Starting at the line that contains "Современные вегетариан", copy every line through the end of the listing below exactly, and copy nothing else.
══ Information
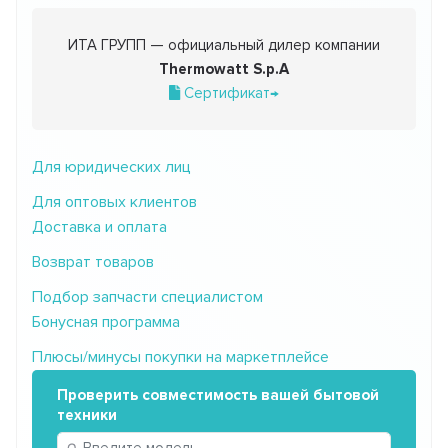
ИТА ГРУПП — официальный дилер компании
Thermowatt S.p.A
Сертификат→
Для юридических лиц
Для оптовых клиентов
Доставка и оплата
Возврат товаров
Подбор запчасти специалистом
Бонусная программа
Плюсы/минусы покупки на маркетплейсе
Проверить совместимость вашей бытовой
техники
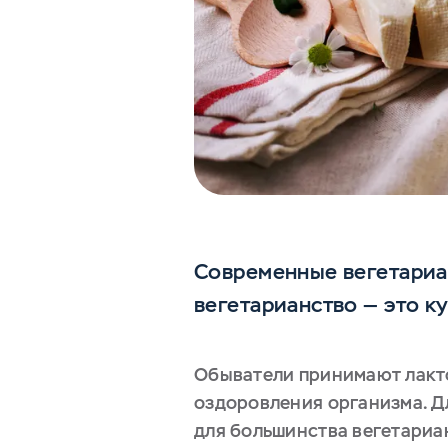
Современные вегетариан
вегетарианство — это к
Обыватели принимают лакто
оздоровления организма. Дл
для большинства вегетариа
════
## Answer to this exercise
Современные вегетариан
вегетарианство — это к
Обыватели принимают лакто
оздоровления организма. Дл
для большинства вегетариа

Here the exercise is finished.